It’s that time of year to paint the house – An annual occurrence resulting from the fact that all the sticky tape I put my daughter’s recent birthday decorations up with usually pulls half of the paint off the walls.
Now, I’d never really considered the existence of ethical paint before – I’d always assumed that all paint was dangerous for the environment based on the fact that every time I tried to drink some while doing art at infants’ school, my teacher would throw a board rubber at me (different times!)
Obviously, I know that it’s not a natural product – regular paint is filled with unsavoury things like synthetic dyes, petrochemicals, formaldehyde, ammonia and titanium dioxide, which should be avoided whenever possible unless ammonia and titanium dioxide go really well with your living room curtains.
But, having done some research, it turns out paint is, quite simply, one of the evilest substances known to man. It contains Volatile Organic Compounds (V.O.Cs) which harm the environment, which was news to me as I’d always assumed the letters “V.O.C.” on the tin stood for “Very Obnoxious Colour”. Paint’s production also involves creating huge amounts of toxic waste and, most frightening of all, it smells awful.

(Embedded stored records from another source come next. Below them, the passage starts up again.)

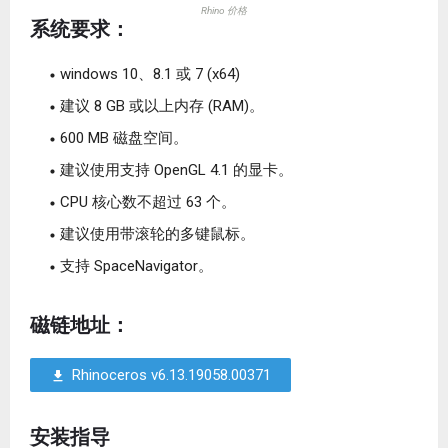
Rhino 价格
系统要求：
windows 10、8.1 或 7 (x64)
建议 8 GB 或以上内存 (RAM)。
600 MB 磁盘空间。
建议使用支持 OpenGL 4.1 的显卡。
CPU 核心数不超过 63 个。
建议使用带滚轮的多键鼠标。
支持 SpaceNavigator。
磁链地址：
Rhinoceros v6.13.19058.00371
安装指导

Obviously, I need to switch to something more ethical ASAP, but I’m wondering whether the eco-paint alternatives will be as good. Well, if some of the names of the colours are anything to go by it’s at least the equal of the traditional stuff.
Shades available included: “Hopscotch”, “Mittens”, “Donkey Ride”, “Ballet Shoe”, “Fiddlestick”, “Rocky Horse” and “Trumpet”, which, when read together sound like the track-list to the worst indie band album of all time. I also found traditional “Eggshell”, which was slightly disappointing as I was hoping you could at least get a free-range version.
In comparison to traditional paint, ethical ones will make you feel much better about using them – or less bad if you hate painting as much as I do. Some contain virtually no V.O.Cs; some are produced in a carbon-neutral way; some even contain milk products (hopefully the white ones).
One producer even claims its paint is so non-toxic you can eat it. Where were you when I was five years old?